= Beginning of Section =

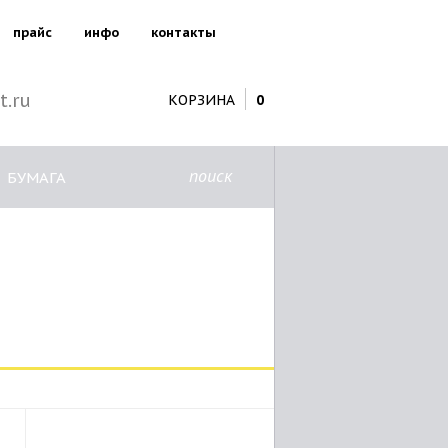
прайс
инфо
контакты
t.ru
КОРЗИНА
0
поиск
БУМАГА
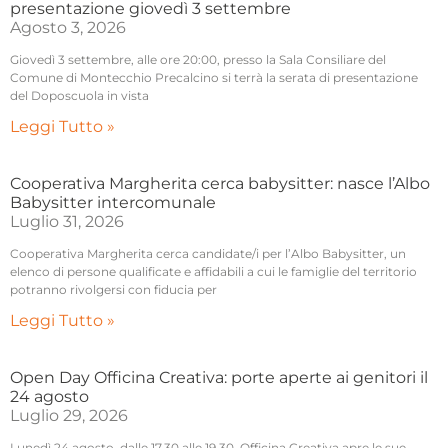
presentazione giovedì 3 settembre
Agosto 3, 2026
Giovedì 3 settembre, alle ore 20:00, presso la Sala Consiliare del
Comune di Montecchio Precalcino si terrà la serata di presentazione
del Doposcuola in vista
Leggi Tutto »
Cooperativa Margherita cerca babysitter: nasce l’Albo
Babysitter intercomunale
Luglio 31, 2026
Cooperativa Margherita cerca candidate/i per l’Albo Babysitter, un
elenco di persone qualificate e affidabili a cui le famiglie del territorio
potranno rivolgersi con fiducia per
Leggi Tutto »
Open Day Officina Creativa: porte aperte ai genitori il
24 agosto
Luglio 29, 2026
Lunedì 24 agosto, dalle 17.30 alle 19.30, Officina Creativa apre le sue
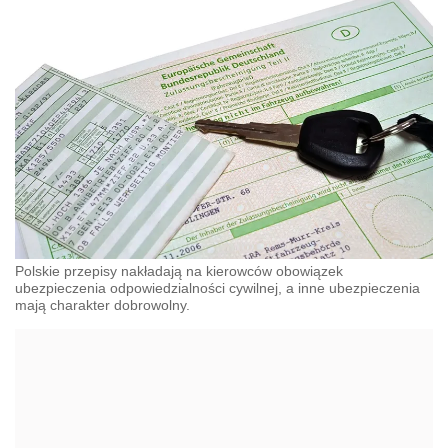
Polskie przepisy nakładają na kierowców obowiązek
ubezpieczenia odpowiedzialności cywilnej, a inne ubezpieczenia
mają charakter dobrowolny.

= End of Section =

What to do ::
First drop every picture, then print the data above exactly as it stands.

Answer box ::
прайс
инфо
контакты
t.ru
КОРЗИНА
0
поиск
БУМАГА
presentazione giovedì 3 settembre
Agosto 3, 2026
Giovedì 3 settembre, alle ore 20:00, presso la Sala Consiliare del
Comune di Montecchio Precalcino si terrà la serata di presentazione
del Doposcuola in vista
Leggi Tutto »
Cooperativa Margherita cerca babysitter: nasce l’Albo
Babysitter intercomunale
Luglio 31, 2026
Cooperativa Margherita cerca candidate/i per l’Albo Babysitter, un
elenco di persone qualificate e affidabili a cui le famiglie del territorio
potranno rivolgersi con fiducia per
Leggi Tutto »
Open Day Officina Creativa: porte aperte ai genitori il
24 agosto
Luglio 29, 2026
Lunedì 24 agosto, dalle 17.30 alle 19.30, Officina Creativa apre le sue
Polskie przepisy nakładają na kierowców obowiązek
ubezpieczenia odpowiedzialności cywilnej, a inne ubezpieczenia
mają charakter dobrowolny.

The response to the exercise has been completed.